**About this exercise**
Check each line of the listing below for the word "involves" and say how many lines have it. Nothing else should be written.

BEGIN Exercise data

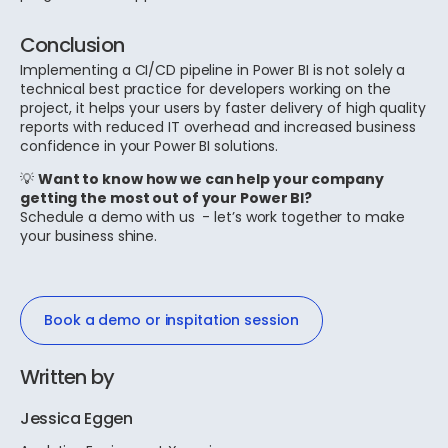
Conclusion
Implementing a CI/CD pipeline in Power BI is not solely a
technical best practice for developers working on the
project, it helps your users by faster delivery of high quality
reports with reduced IT overhead and increased business
confidence in your Power BI solutions.
💡
Want to know how we can help your company
getting the most out of your Power BI?
Schedule a demo with us - let’s work together to make
your business shine.
Book a demo or inspitation session
Written by
Jessica Eggen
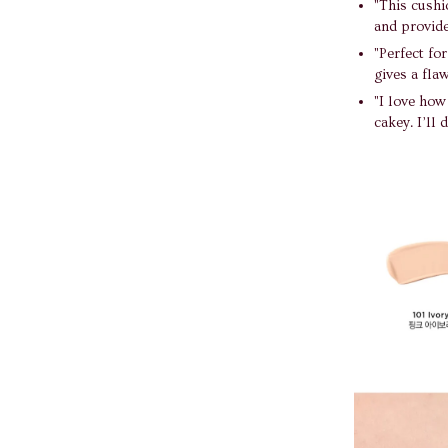
"This cushio
and provide
"Perfect fo
gives a flaw
"I love how
cakey. I’ll 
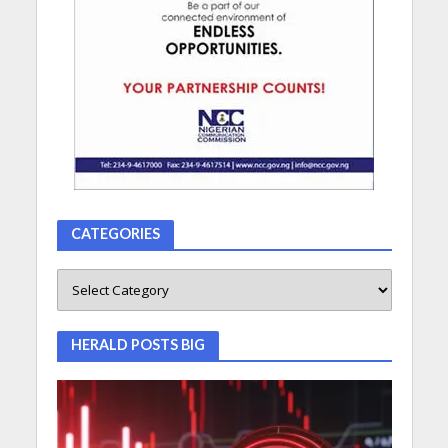
CATEGORIES
HERALD POSTS BIG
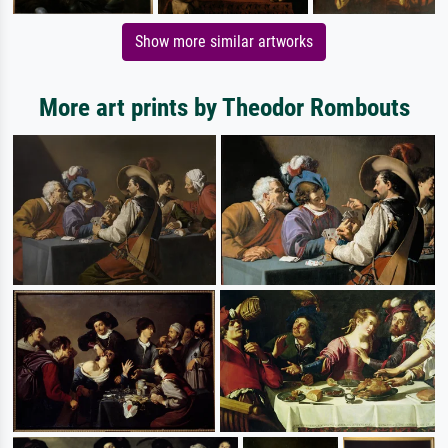
Show more similar artworks
More art prints by Theodor Rombouts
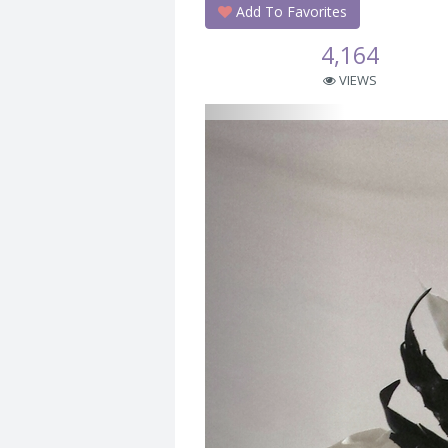
Add To Favorites
4,164
VIEWS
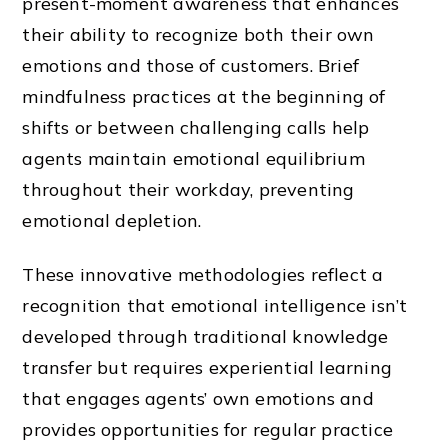
present-moment awareness that enhances
their ability to recognize both their own
emotions and those of customers. Brief
mindfulness practices at the beginning of
shifts or between challenging calls help
agents maintain emotional equilibrium
throughout their workday, preventing
emotional depletion.
These innovative methodologies reflect a
recognition that emotional intelligence isn’t
developed through traditional knowledge
transfer but requires experiential learning
that engages agents’ own emotions and
provides opportunities for regular practice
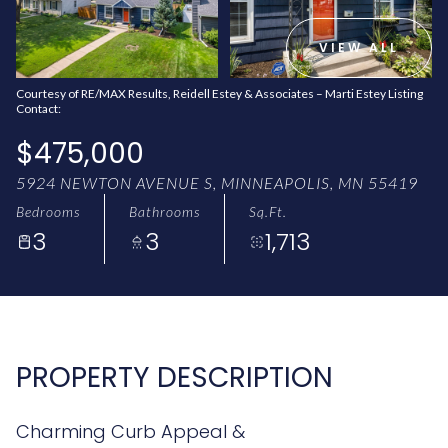
AUG
AUG
VIEW ALL
Courtesy of RE/MAX Results, Reidell Estey & Associates – Marti Estey Listing
Contact:
$475,000
5924 NEWTON AVENUE S, MINNEAPOLIS, MN 55419
Bedrooms
Bathrooms
Sq.Ft.
3
3
1,713
PROPERTY DESCRIPTION
Charming Curb Appeal &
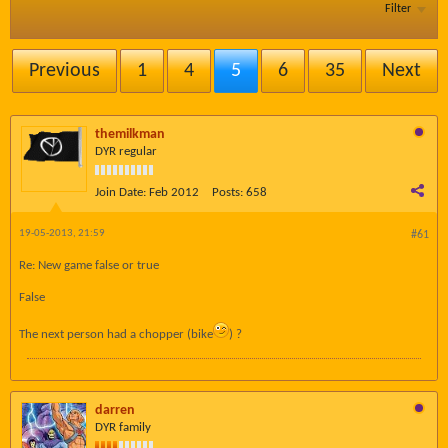
Filter
Previous
1
4
5
6
35
Next
themilkman
DYR regular
Join Date:
Feb 2012
Posts:
658
19-05-2013, 21:59
#61
Re: New game false or true
False
The next person had a chopper (bike
) ?
darren
DYR family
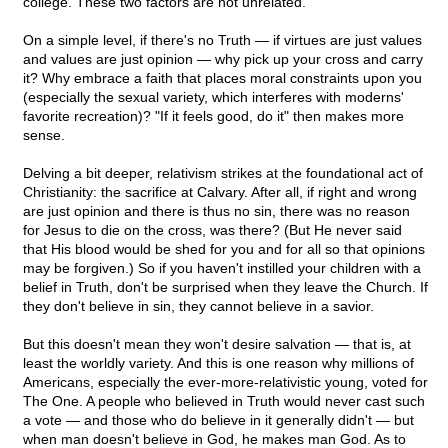
college. These two factors are not unrelated.
On a simple level, if there's no Truth — if virtues are just values
and values are just opinion — why pick up your cross and carry
it? Why embrace a faith that places moral constraints upon you
(especially the sexual variety, which interferes with moderns'
favorite recreation)? "If it feels good, do it" then makes more
sense.
Delving a bit deeper, relativism strikes at the foundational act of
Christianity: the sacrifice at Calvary. After all, if right and wrong
are just opinion and there is thus no sin, there was no reason
for Jesus to die on the cross, was there? (But He never said
that His blood would be shed for you and for all so that opinions
may be forgiven.) So if you haven't instilled your children with a
belief in Truth, don't be surprised when they leave the Church. If
they don't believe in sin, they cannot believe in a savior.
But this doesn't mean they won't desire salvation — that is, at
least the worldly variety. And this is one reason why millions of
Americans, especially the ever-more-relativistic young, voted for
The One. A people who believed in Truth would never cast such
a vote — and those who do believe in it generally didn't — but
when man doesn't believe in God, he makes man God. As to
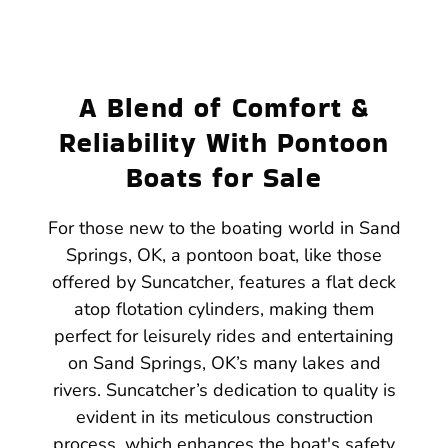
A Blend of Comfort &
Reliability With Pontoon
Boats for Sale
For those new to the boating world in Sand
Springs, OK, a pontoon boat, like those
offered by Suncatcher, features a flat deck
atop flotation cylinders, making them
perfect for leisurely rides and entertaining
on Sand Springs, OK’s many lakes and
rivers. Suncatcher’s dedication to quality is
evident in its meticulous construction
process, which enhances the boat's safety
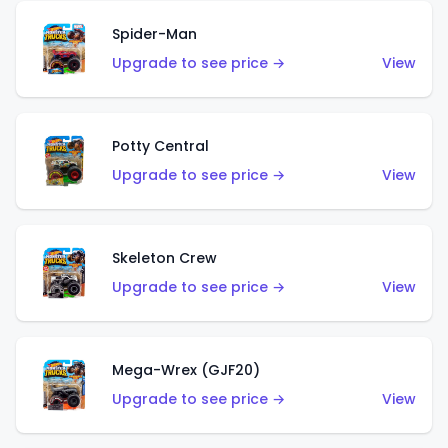
Spider-Man
Upgrade to see price →
View
Potty Central
Upgrade to see price →
View
Skeleton Crew
Upgrade to see price →
View
Mega-Wrex (GJF20)
Upgrade to see price →
View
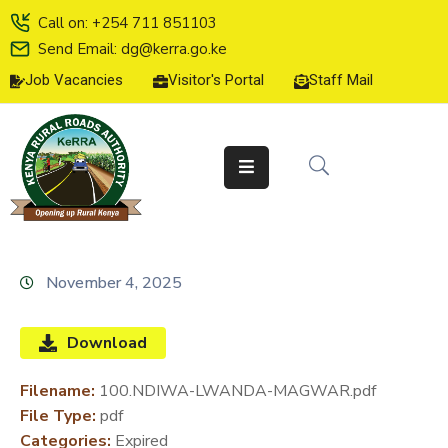
Call on: +254 711 851103
Send Email: dg@kerra.go.ke
Job Vacancies
Visitor's Portal
Staff Mail
HOME
ABOUT
US
SERVICE
CHARTER
TENDERS
November 4, 2025
ON-
LINE
Download
SERVICES
Filename:
100.NDIWA-LWANDA-MAGWAR.pdf
MEDIA
File Type:
pdf
CENTER
Categories:
Expired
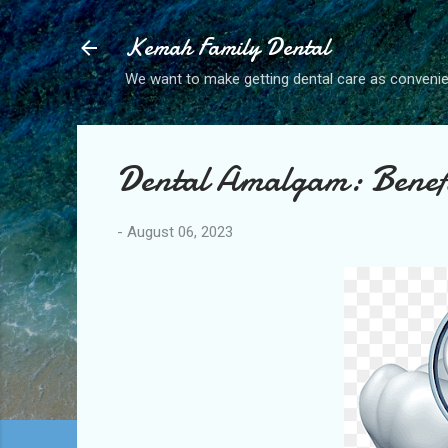
Kemah Family Dental
We want to make getting dental care as convenie
Dental Amalgam: Benefi
-
August 06, 2023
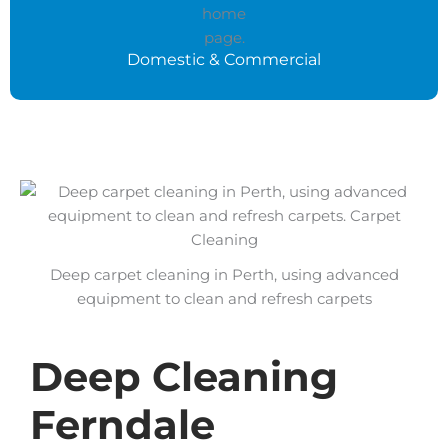
Domestic & Commercial
Deep carpet cleaning in Perth, using advanced
equipment to clean and refresh carpets
Deep Cleaning
Ferndale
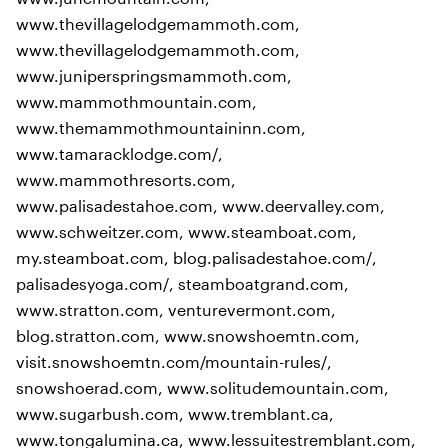
www.thevillagelodgemammoth.com,
www.thevillagelodgemammoth.com,
www.juniperspringsmammoth.com,
www.mammothmountain.com,
www.themammothmountaininn.com,
www.tamaracklodge.com/,
www.mammothresorts.com,
www.palisadestahoe.com, www.deervalley.com,
www.schweitzer.com, www.steamboat.com,
my.steamboat.com, blog.palisadestahoe.com/,
palisadesyoga.com/, steamboatgrand.com,
www.stratton.com, venturevermont.com,
blog.stratton.com, www.snowshoemtn.com,
visit.snowshoemtn.com/mountain-rules/,
snowshoerad.com, www.solitudemountain.com,
www.sugarbush.com, www.tremblant.ca,
www.tongalumina.ca, www.lessuitestremblant.com,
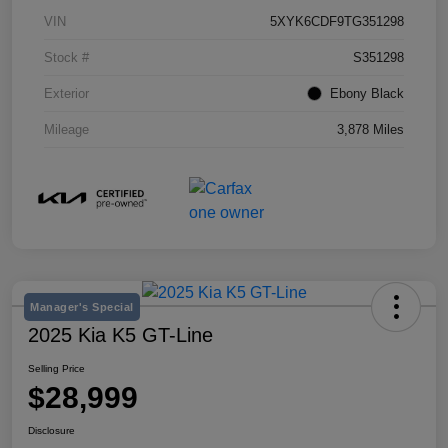
VIN
5XYK6CDF9TG351298
Stock #
S351298
Exterior
Ebony Black
Mileage
3,878 Miles
Manager's Special
2025 Kia K5 GT-Line
Selling Price
$28,999
Disclosure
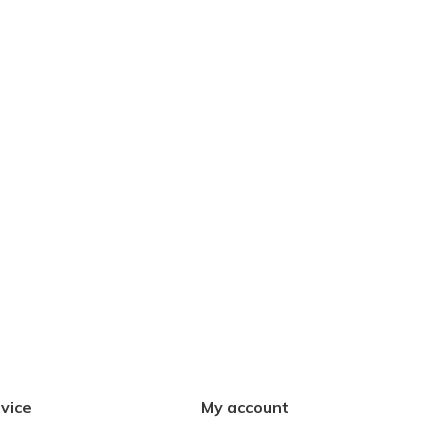
vice
My account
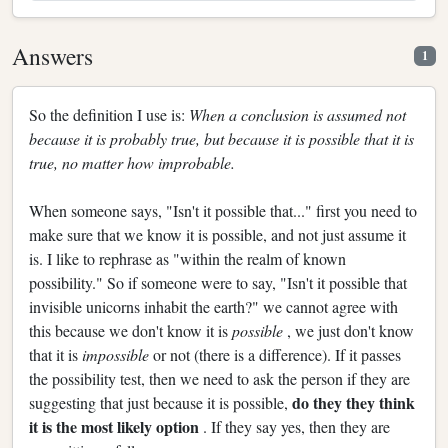
Answers
1
So the definition I use is:
When a conclusion is assumed not
because it is probably true, but because it is possible that it is
true, no matter how improbable.
When someone says, "Isn't it possible that..." first you need to
make sure that we know it is possible, and not just assume it
is. I like to rephrase as "within the realm of known
possibility." So if someone were to say, "Isn't it possible that
invisible unicorns inhabit the earth?" we cannot agree with
this because we don't know it is
possible
, we just don't know
that it is
impossible
or not (there is a difference). If it passes
the possibility test, then we need to ask the person if they are
do they they think
suggesting that just because it is possible,
it is the most likely option
. If they say yes, then they are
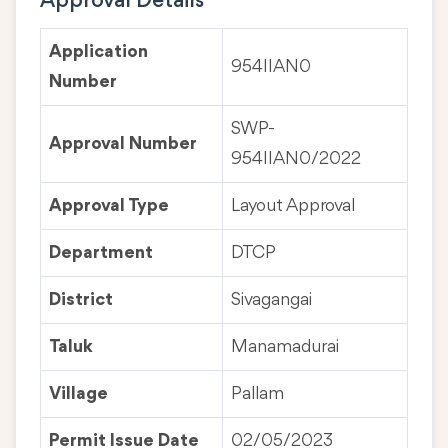
Approval Details
Application
954IIAN0
Number
SWP-
Approval Number
954IIAN0/2022
Approval Type
Layout Approval
Department
DTCP
District
Sivagangai
Taluk
Manamadurai
Village
Pallam
Permit Issue Date
02/05/2023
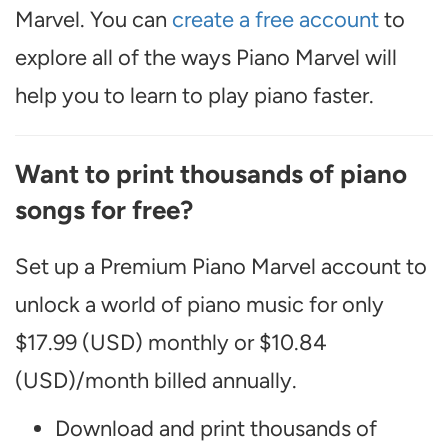
Marvel. You can
create a free account
to
explore all of the ways Piano Marvel will
help you to learn to play piano faster.
Want to print thousands of piano
songs for free?
Set up a Premium Piano Marvel account to
unlock a world of piano music for only
$17.99 (USD) monthly or $10.84
(USD)/month billed annually.
Download and print thousands of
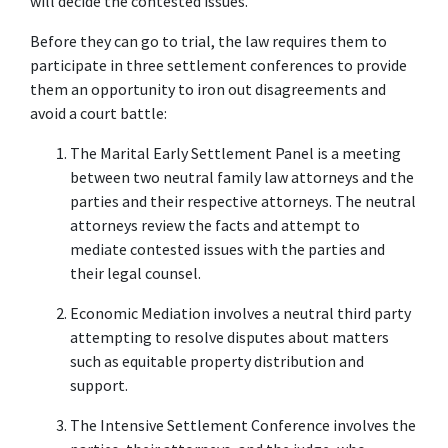
will decide the contested issues.
Before they can go to trial, the law requires them to 
participate in three settlement conferences to provide 
them an opportunity to iron out disagreements and 
avoid a court battle:
The Marital Early Settlement Panel is a meeting 
between two neutral family law attorneys and the 
parties and their respective attorneys. The neutral 
attorneys review the facts and attempt to 
mediate contested issues with the parties and 
their legal counsel.
Economic Mediation involves a neutral third party 
attempting to resolve disputes about matters 
such as equitable property distribution and 
support.
The Intensive Settlement Conference involves the 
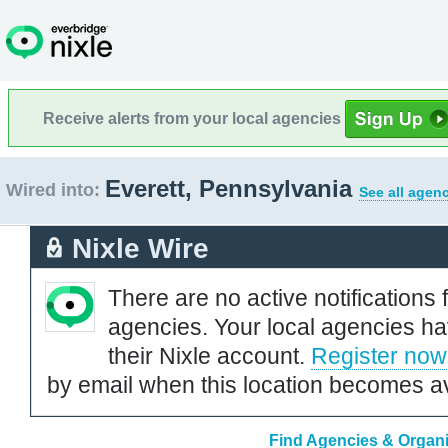
Receive alerts from your local agencies
Everett, Pennsylvania
Wired into:
See all agenc
Nixle Wire
There are no active notifications 
agencies. Your local agencies ha
their Nixle account.
Register now
by email when this location becomes av
Find Agencies & Organiz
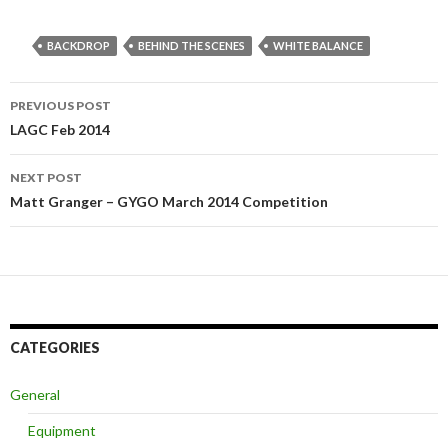
BACKDROP
BEHIND THE SCENES
WHITE BALANCE
PREVIOUS POST
Post navigation
LAGC Feb 2014
NEXT POST
Matt Granger – GYGO March 2014 Competition
CATEGORIES
General
Equipment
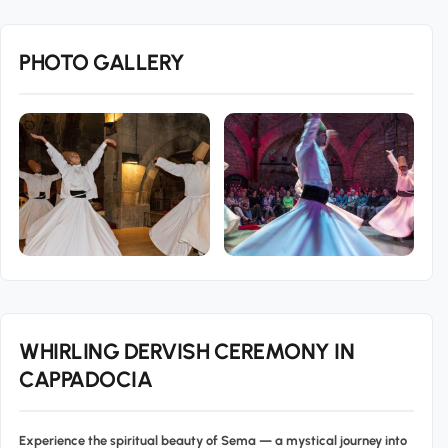
PHOTO GALLERY
WHIRLING DERVISH CEREMONY IN
CAPPADOCIA
Experience the spiritual beauty of
Sema
— a mystical journey into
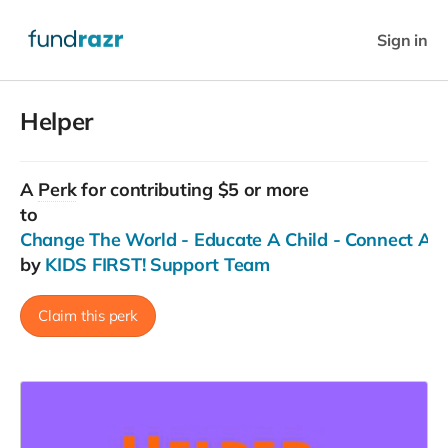
Sign in
Helper
A
Perk
for contributing $5 or more
to
Change The World - Educate A Child - Connect Ac
by
KIDS FIRST! Support Team
Claim this perk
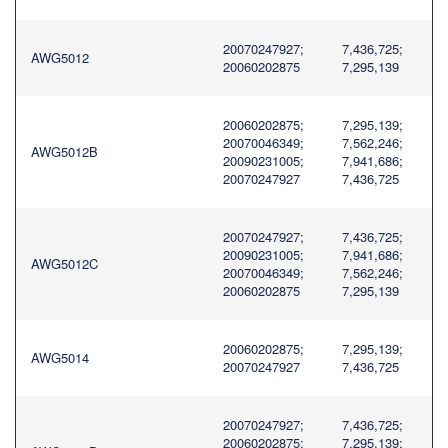
20070247927;
7,436,725;
AWG5012
20060202875
7,295,139
20060202875;
7,295,139;
20070046349;
7,562,246;
AWG5012B
20090231005;
7,941,686;
20070247927
7,436,725
20070247927;
7,436,725;
20090231005;
7,941,686;
AWG5012C
20070046349;
7,562,246;
20060202875
7,295,139
20060202875;
7,295,139;
AWG5014
20070247927
7,436,725
20070247927;
7,436,725;
20060202875;
7,295,139;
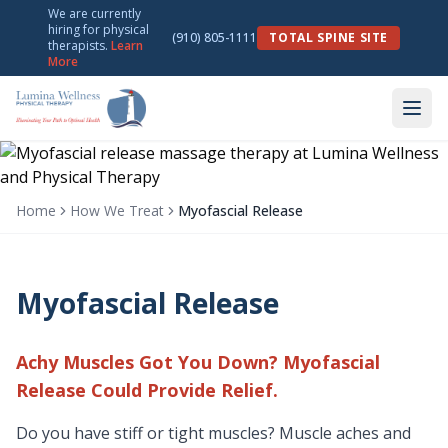
We are currently
hiring for physical
(910) 805-1111
TOTAL SPINE SITE
therapists.
Learn
More
Home
How We Treat
Myofascial Release
Myofascial Release
Achy Muscles Got You Down? Myofascial
Release Could Provide Relief.
Do you have stiff or tight muscles? Muscle aches and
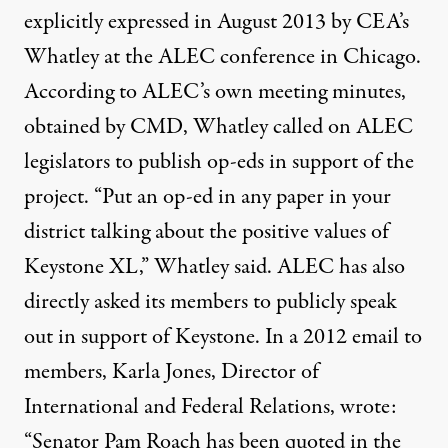
explicitly expressed in August 2013 by CEA’s
Whatley at the ALEC conference in Chicago.
According to ALEC’s own meeting minutes,
obtained by CMD, Whatley called on ALEC
legislators to publish op-eds in support of the
project. “Put an op-ed in any paper in your
district talking about the positive values of
Keystone XL,” Whatley said. ALEC has also
directly asked its members to publicly speak
out in support of Keystone. In a 2012 email to
members, Karla Jones, Director of
International and Federal Relations, wrote:
“Senator Pam Roach has been quoted in the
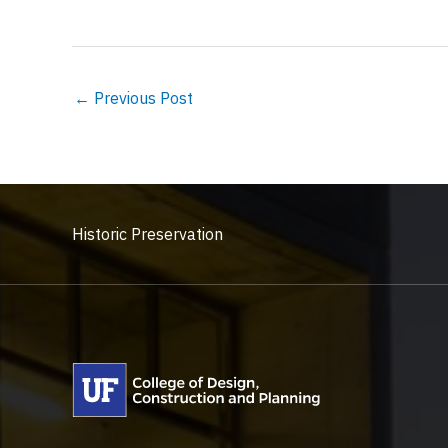
←
Previous Post
Historic Preservation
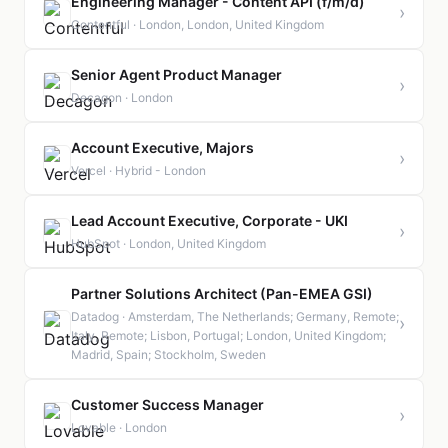
Engineering Manager - Content API (f/m/d)
›
Contentful · London, London, United Kingdom
Senior Agent Product Manager
›
Decagon · London
Account Executive, Majors
›
Vercel · Hybrid - London
Lead Account Executive, Corporate - UKI
›
HubSpot · London, United Kingdom
Partner Solutions Architect (Pan-EMEA GSI)
Datadog · Amsterdam, The Netherlands; Germany, Remote;
›
Italy, Remote; Lisbon, Portugal; London, United Kingdom;
Madrid, Spain; Stockholm, Sweden
Customer Success Manager
›
Lovable · London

END Exercise data

**Written solution**
2